Revealing Critical Pore Structure for Ultrafast Solvent Transport in Multilayer Nanoporous Graphene Membrane: Combined Experimental and Simulation Study

Nanoporous graphene has been recently employed in ultrafast organic solvent nanofiltration (OSN) membranes, where the nanopores effectively enhance solvent permeance by providing additional diffusion pathways while maintaining excellent molecular sieving properties due to their narrow interlayer spacing. However, the impact of nanoporous graphene structure on molecular transport has not been thoroughly explored. In this study, we revealed how the nanopore structure of graphene influences molecular transport properties of multilayer nanoporous graphene membranes with a combination of experimental and computational analysis.
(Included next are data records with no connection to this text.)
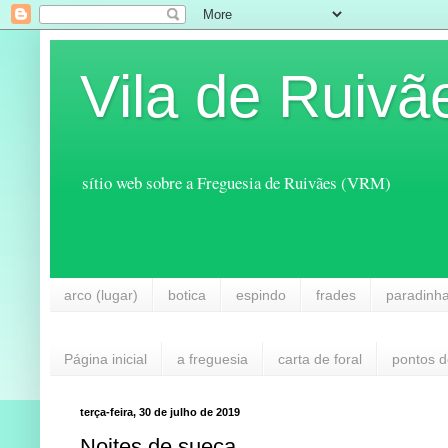
Vila de Ruivã
sítio web sobre a Freguesia de Ruivães (VRM)
arco (lugar)
botica
espindo
frades
paradinh
Página inicial
a freguesia
carta de foral
pontos d
terça-feira, 30 de julho de 2019
Noites de sueca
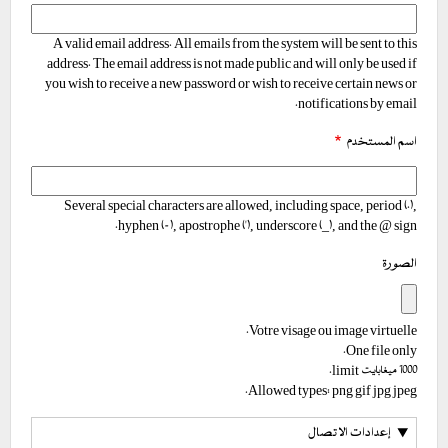
A valid email address. All emails from the system will be sent to this
address. The email address is not made public and will only be used if
you wish to receive a new password or wish to receive certain news or
notifications by email.
اسم المستخدم
Several special characters are allowed, including space, period (.),
hyphen (-), apostrophe ('), underscore (_), and the @ sign.
الصورة
Votre visage ou image virtuelle.
One file only.
1000 ميغابايت limit.
Allowed types: png gif jpg jpeg.
إعدادات الاتصال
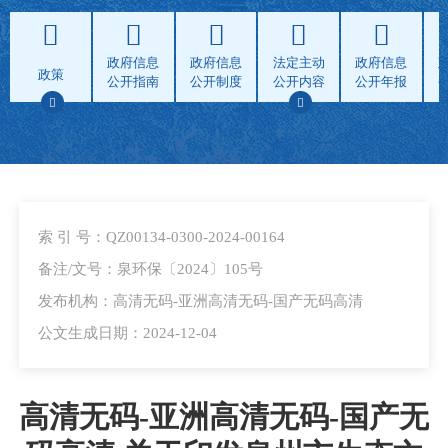
政府信息
政府信息
法定主动
政府信息
政策
公开指南
公开制度
公开内容
公开年报
索 引 号：QZ00134-0300-2024-00164
备注/文号：泉环保〔2024〕105号
发布机构：高清无码-亚洲高清无码-国产无码高清
公文生成日期：2024-12-04
高清无码-亚洲高清无码-国产无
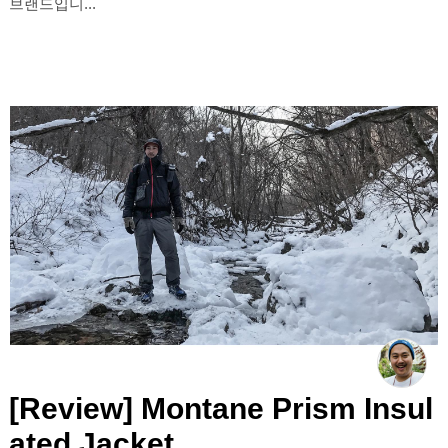
브랜드입니...
[Review] Montane Prism Insul
ated Jacket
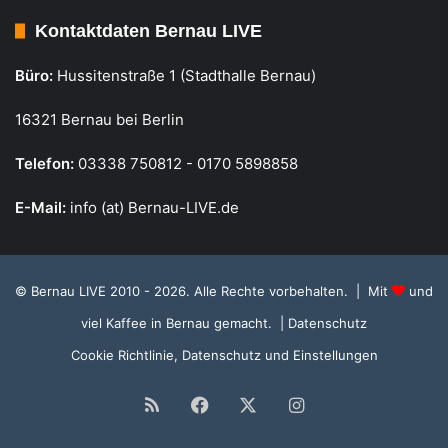
Kontaktdaten Bernau LIVE
Büro:
Hussitenstraße 1 (Stadthalle Bernau)
16321 Bernau bei Berlin
Telefon:
03338 750812 - 0170 5898858
E-Mail:
info (at) Bernau-LIVE.de
© Bernau LIVE 2010 - 2026. Alle Rechte vorbehalten. | Mit
und
viel Kaffee in Bernau gemacht.
| Datenschutz
Cookie Richtlinie, Datenschutz und Einstellungen
RSS
Facebook
X
Instagram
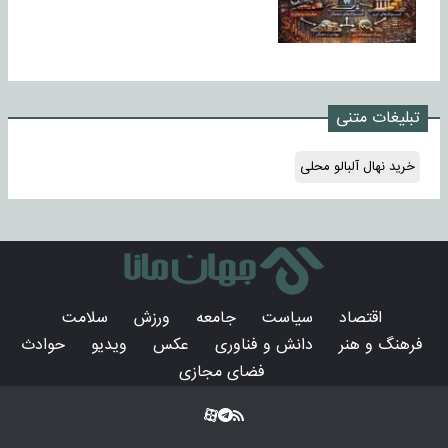
تبلیغات متنی
خرید نهال آلبالو محلی
اقتصاد
سیاست
جامعه
ورزش
سلامت
فرهنگ و هنر
دانش و فناوری
عکس
ویدیو
حوادث
فضای مجازی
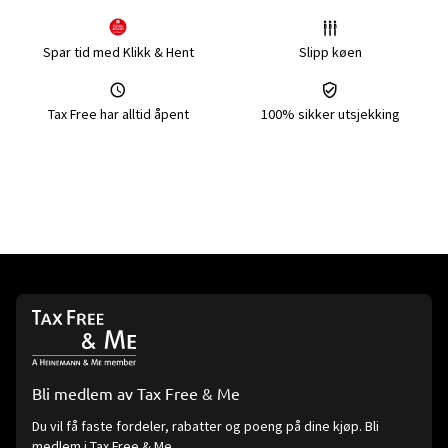
Spar tid med Klikk & Hent
Slipp køen
Tax Free har alltid åpent
100% sikker utsjekking
Bli medlem av Tax Free & Me
Du vil få faste fordeler, rabatter og poeng på dine kjøp. Bli
medlem i Tax Free & Me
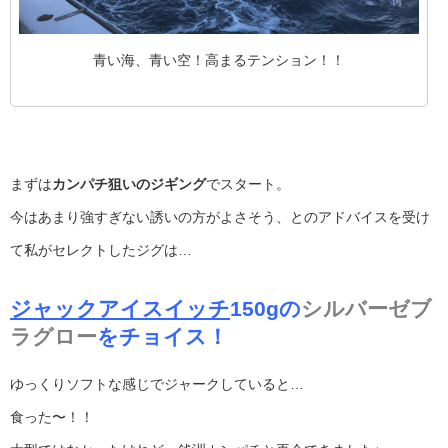
青い海、青い空！高まるテンション！！
まずは
カンパチ狙いのジギング
でスタート。
今はあまり強すぎない誘いの方がよさそう、とのアドバイスを受け
て私がセレクトしたジグは…
ジャックアイスイッチ
150g
の
シルバーゼブ
ラグロー
をチョイス！
ゆっくりソフトな感じでジャークしていると…
食った〜！！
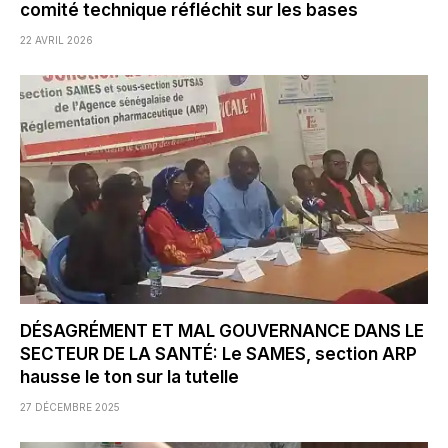
comité technique réfléchit sur les bases
22 AVRIL 2026
DÉSAGRÉMENT ET MAL GOUVERNANCE DANS LE
SECTEUR DE LA SANTÉ: Le SAMES, section ARP
hausse le ton sur la tutelle
27 DÉCEMBRE 2025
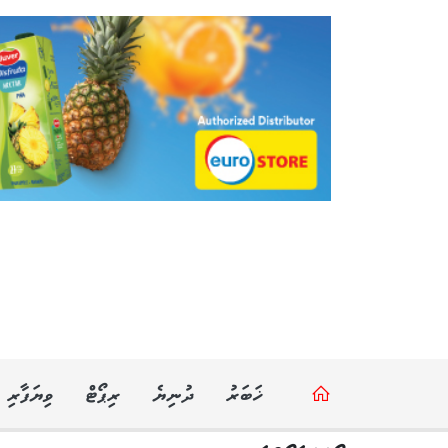
ޚަބަރު
ދުނިޔެ
ރިޕޯޓް
ވިޔަފާރި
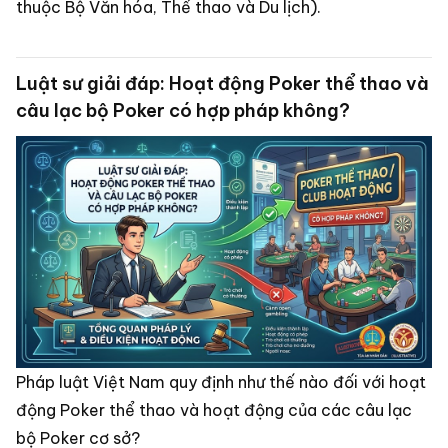
thuộc Bộ Văn hóa, Thể thao và Du lịch).
Luật sư giải đáp: Hoạt động Poker thể thao và
câu lạc bộ Poker có hợp pháp không?
Pháp luật Việt Nam quy định như thế nào đối với hoạt
động Poker thể thao và hoạt động của các câu lạc
bộ Poker cơ sở?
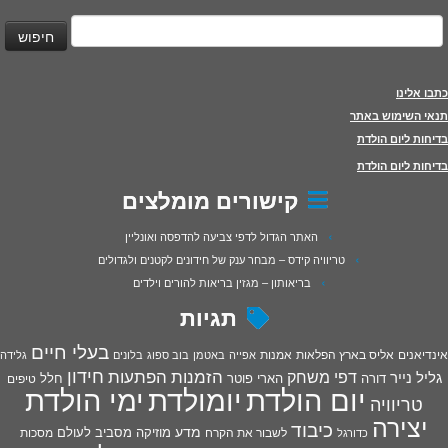
יפוש:
כתבו אלינו
תנאי השימוש באתר
בדיחות ליום הולדת
בדיחות ליום הולדת
קישורים מומלצים
האתר הגדול לדפי צביעה להדפסה ואונליין
טריוויה קידס – מבחר ענק של חידונים לקטנים ולגדולים
בריאותון – מגזין בריאות להורים וילדים
תגיות
בעלי חיים
אינדיאנים
אליס בארץ הפלאות
אמנות
אפייה
באטמן
בוב ספוג
בלונים
גלידה
חידון
הפתעות
דפי משחק
הזמנות
גליל נייר
דורה
הארי פוטר
חלל
טיפים
יום הולדת
יומולדת
ימי הולדת
טריוויה
יצירה
כיבוד
מדע
מוזיקה
מסביב לעולם
מסכות
לשבור את הקרח
כדורגל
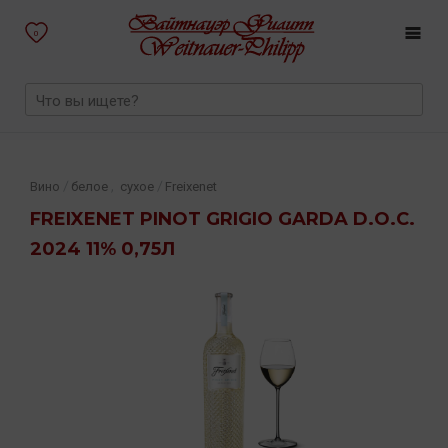
0
,
/
/
Вино
белое
сухое
Freixenet
FREIXENET PINOT GRIGIO GARDA D.O.C.
2024 11% 0,75Л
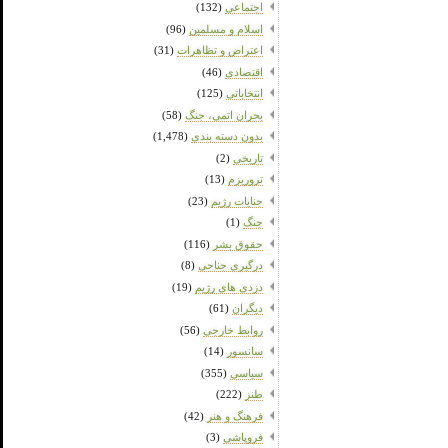
اجتماعی
(132)
اسلام و مسلمین
(96)
اعتراض و تظاهرات
(31)
اقتصادی
(46)
انتخاباتی
(125)
بحران اتمی، جنگ
(58)
بدون دسته بندی
(1,478)
تاریخی
(2)
تروریزم
(13)
جنایات رژیم
(23)
جنگ
(1)
حقوق بشر
(116)
درگیری جناحی
(8)
دزدی های رژیم
(19)
دیگران
(61)
روابط خارجی
(56)
سانسور
(14)
سیاسی
(355)
طنز
(222)
فرهنگ و هنر
(42)
فروپاشی
(3)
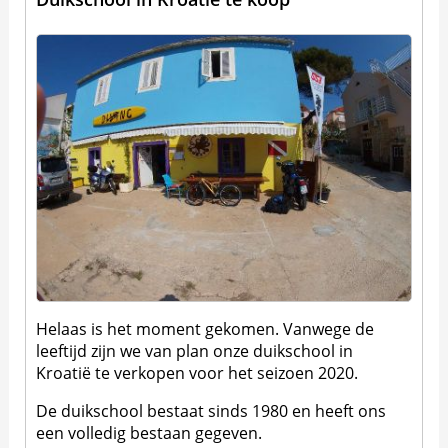
Helaas is het moment gekomen. Vanwege de
leeftijd zijn we van plan onze duikschool in
Kroatië te verkopen voor het seizoen 2020.
De duikschool bestaat sinds 1980 en heeft ons
een volledig bestaan gegeven.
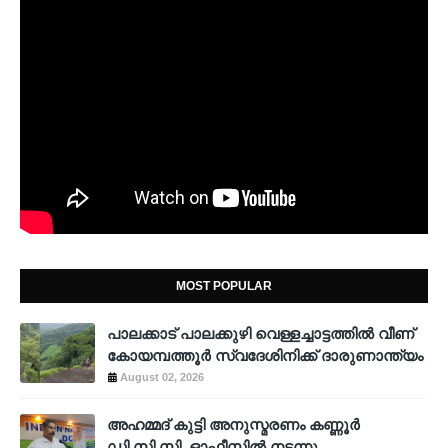
MOST POPULAR
പാലക്കാട് പാലക്കുഴി വെള്ളച്ചാട്ടത്തില്‍ വീണ്
കോയമ്പത്തൂര്‍ സ്വദേശിനിക്ക് ദാരുണാന്ത്യം
August 02, 2026
അഹമ്മദ് കുട്ടി അനുസ്മരണം കണ്ണൂർ
ഡി.സി.സി. ഓഫീസിൽ നടന്നു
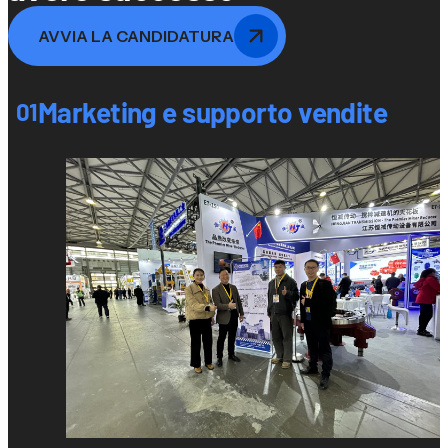
AVVIA LA CANDIDATURA
Marketing e supporto vendite
01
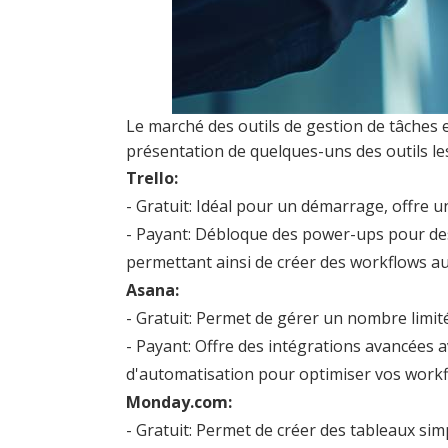
Le marché des outils de gestion de tâches e
présentation de quelques-uns des outils les
Trello:
- Gratuit: Idéal pour un démarrage, offre u
- Payant: Débloque des power-ups pour des 
permettant ainsi de créer des workflows a
Asana:
- Gratuit: Permet de gérer un nombre limité 
- Payant: Offre des intégrations avancées 
d'automatisation pour optimiser vos workf
Monday.com:
- Gratuit: Permet de créer des tableaux si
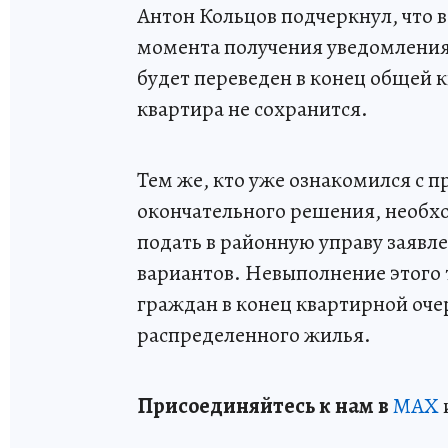
Антон Кольцов подчеркнул, что в 
момента получения уведомления н
будет переведен в конец общей 
квартира не сохранится.
Тем же, кто уже ознакомился с 
окончательного решения, необх
подать в районную управу заявл
вариантов. Невыполнение этого
граждан в конец квартирной оче
распределенного жилья.
Пр
и
соединяйтесь к нам в
MAX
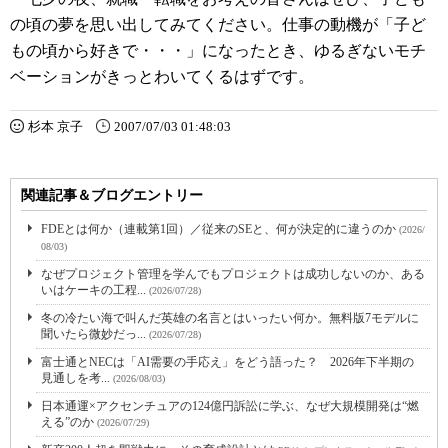
の頃の夢を思い出してみてください。仕事の動機が「子ど
もの頃から好きで・・・」になったとき、ゆるぎないモチ
ベーションがきっとわいてくるはずです。
杉本 京子
2007/07/03 01:48:03
関連記事＆ブログエントリー
FDEとは何か（連載第1回）／従来のSEと、何が決定的に違うのか
(2026/
08/03)
なぜプロジェクト管理を学んでもプロジェクトは成功しないのか、ある
いはケーキの工程...
(2026/07/28)
冬の冷たい海で叫んだ英雄の名言とはいったい何か。無料版7モデルに
聞いたら微妙だっ...
(2026/07/28)
富士通とNECは「AI需要の手応え」をどう語った？ 2026年下半期の
見通しを考...
(2026/08/03)
日本通運×アクセンチュアの124億円訴訟に学ぶ、なぜ大規模開発は“燃
える”のか
(2026/07/29)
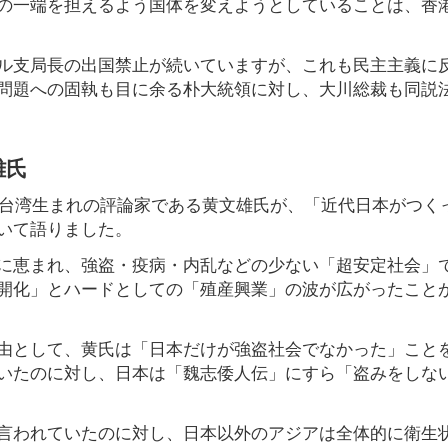
の一端を担えるよう国体を変えようとしていることは、香
ル支局長の出国禁止が続いていますが、これも民主主義に
問題への固執も目に余る朴大統領に対し、大川総裁も同説
雄氏
、台湾生まれの評論家である黄文雄氏が、「近代日本がつく
いて語りました。
に恵まれ、強盗・疫病・内乱などの少ない「超安定社会」
開化」とハードとしての「殖産興業」の波が広がったことが
由として、黄氏は「日本だけが強盗社会でなかった」こと
いたのに対し、日本は「魏志倭人伝」にすら「盗みをしな
言われていたのに対し、日本以外のアジアは全体的に衛生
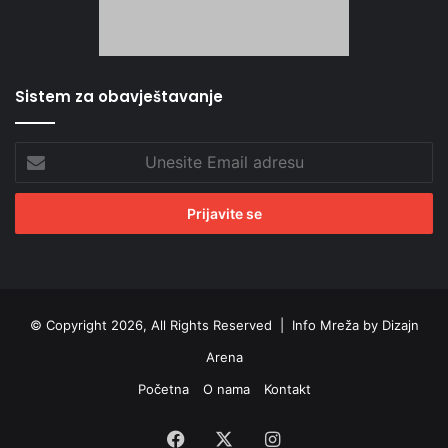
Sistem za obavještavanje
Unesite
Email
adresu
© Copyright 2026, All Rights Reserved |
Info Mreža by Dizajn
Arena
Početna
O nama
Kontakt
Facebook
X
Instagram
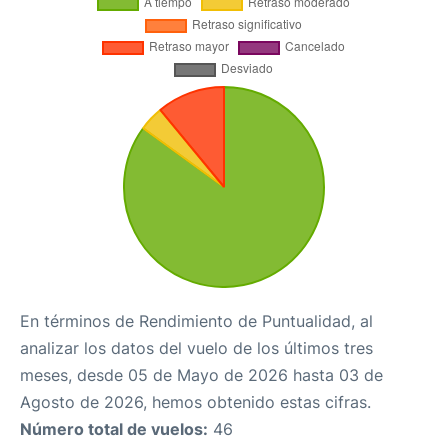
En términos de Rendimiento de Puntualidad, al
analizar los datos del vuelo de los últimos tres
meses, desde 05 de Mayo de 2026 hasta 03 de
Agosto de 2026, hemos obtenido estas cifras.
Número total de vuelos:
46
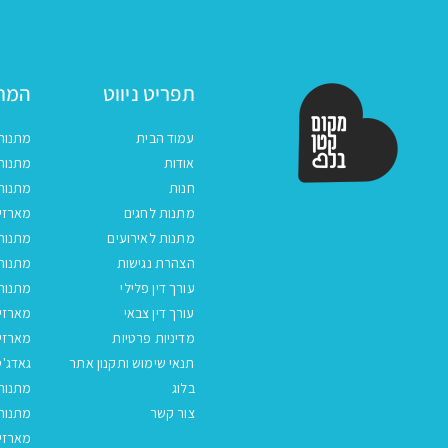
תפריט ניווט
המתנ
עמוד הבית
מתנות
אודות
מתנות 
חנות
מתנות
מתנות לחגים
מארזים
מתנות לאירועים
מתנות 
הצהרת נגישות
מתנות 
עורך דין פלילי
מתנות 
עורך דין צבאי
מארזי
מדיניות פרטיות
מארזי
תנאי שימוש ותקנון אתר
גאדג'ט
בלוג
מתנות
צור קשר
מתנות 
מארזים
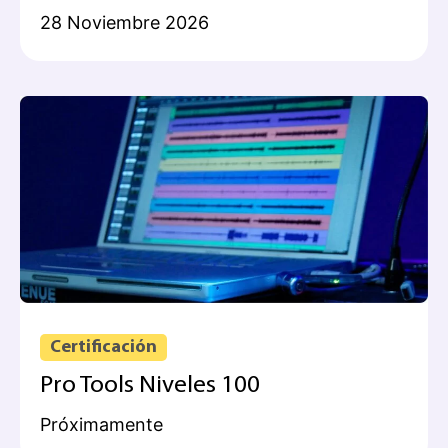
28 Noviembre 2026
Certificación
Pro Tools Niveles 100
Próximamente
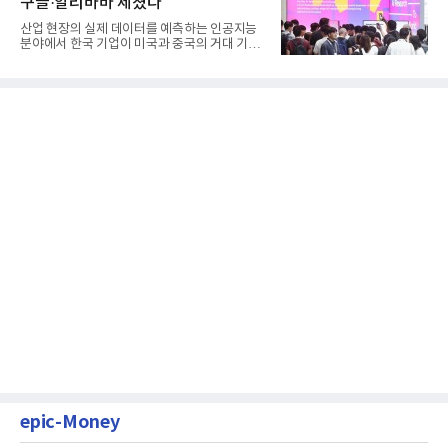
구글·알리바바 제쳤다
산업 현장의 실제 데이터를 예측하는 인공지능
분야에서 한국 기업이 미국과 중국의 거대 기술
기업들을 제치고 세계 ...
epic-Money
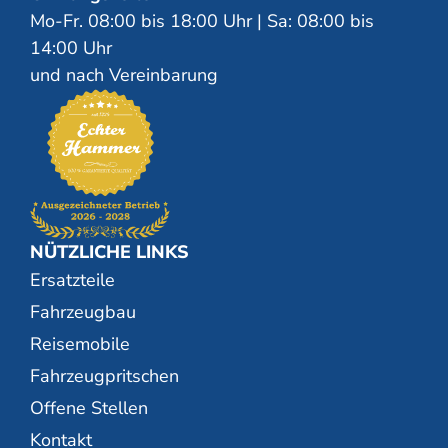
Mo-Fr. 08:00 bis 18:00 Uhr | Sa: 08:00 bis
14:00 Uhr
und nach Vereinbarung
NÜTZLICHE LINKS
Ersatzteile
Fahrzeugbau
Reisemobile
Fahrzeugpritschen
Offene Stellen
Kontakt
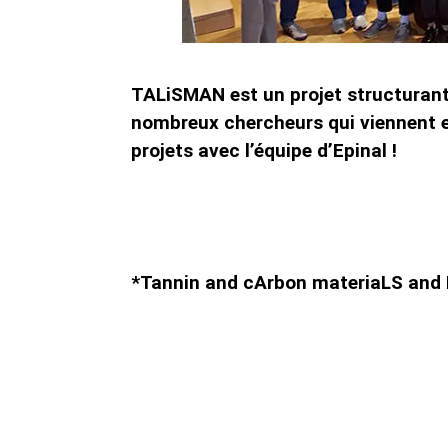
TALiSMAN est un projet structurant 
nombreux chercheurs qui viennent en
projets avec l’équipe d’Epinal !
*Tannin and cArbon materiaLS and 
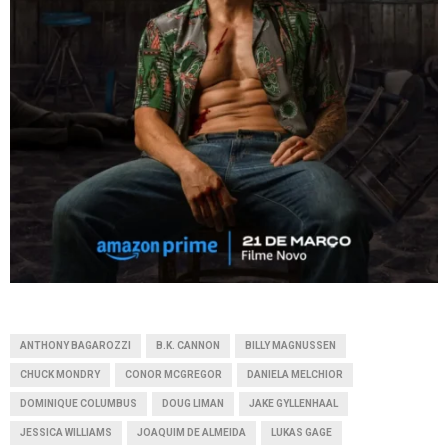
ANTHONY BAGAROZZI
B.K. CANNON
BILLY MAGNUSSEN
CHUCK MONDRY
CONOR MCGREGOR
DANIELA MELCHIOR
DOMINIQUE COLUMBUS
DOUG LIMAN
JAKE GYLLENHAAL
JESSICA WILLIAMS
JOAQUIM DE ALMEIDA
LUKAS GAGE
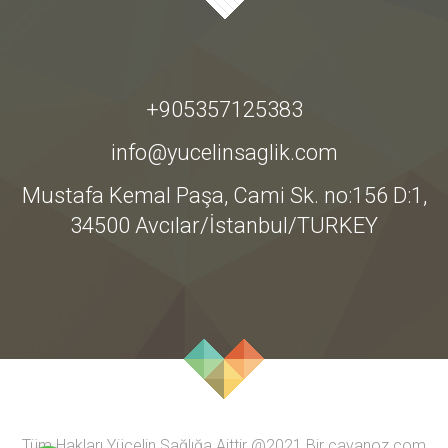
+905357125383
info@yucelinsaglik.com
Mustafa Kemal Paşa, Cami Sk. no:156 D:1,
34500 Avcılar/İstanbul/TURKEY
Tüm Hakları Yücelin Sağlığa Aittir @2021 Bir
cavanoz.com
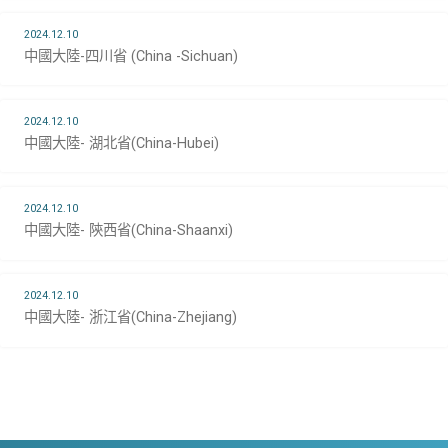
2024.12.10
中國大陸-四川省 (China -Sichuan)
2024.12.10
中國大陸- 湖北省(China-Hubei)
2024.12.10
中國大陸- 陝西省(China-Shaanxi)
2024.12.10
中國大陸- 浙江省(China-Zhejiang)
We prepared pore-tuned multilayer nanoporous graphene membranes by combining different reduction methods of graphene oxide (GO) with microwave treatment for the OSN experiment. To minimize the influence of functional groups and defective structure on the solvent transport, the microwave treatment was conducted to recover the crystallinity of graphene while maintaining the pore structure. The molecular dynamic study was conducted on graphene pores of different sizes and functionalities, permeating various organic solvent molecules. Overall, highly crystalline multilayer graphene membranes show ultrafast organic solvent permeability particularly in the range of 1.2 x 10-4 to 4.6 x 10-4 L m-1h-1 bar-1 for 2-propanol (IPA) with narrow molecular cut-off at 500 Da, far surpassing the upper bound of reported OSN membrane. Importantly, it is revealed that pore size predominantly determines organic solvent permeance, and significant enhancement was observed in pores larger than 2 nm regardless of the edge functionality, while molecular sieving was primarily governed by interlayer spacing. These findings can provide insights for designing nanoporous two-dimensional materials for ultrafast membrane fabrication beyond graphene.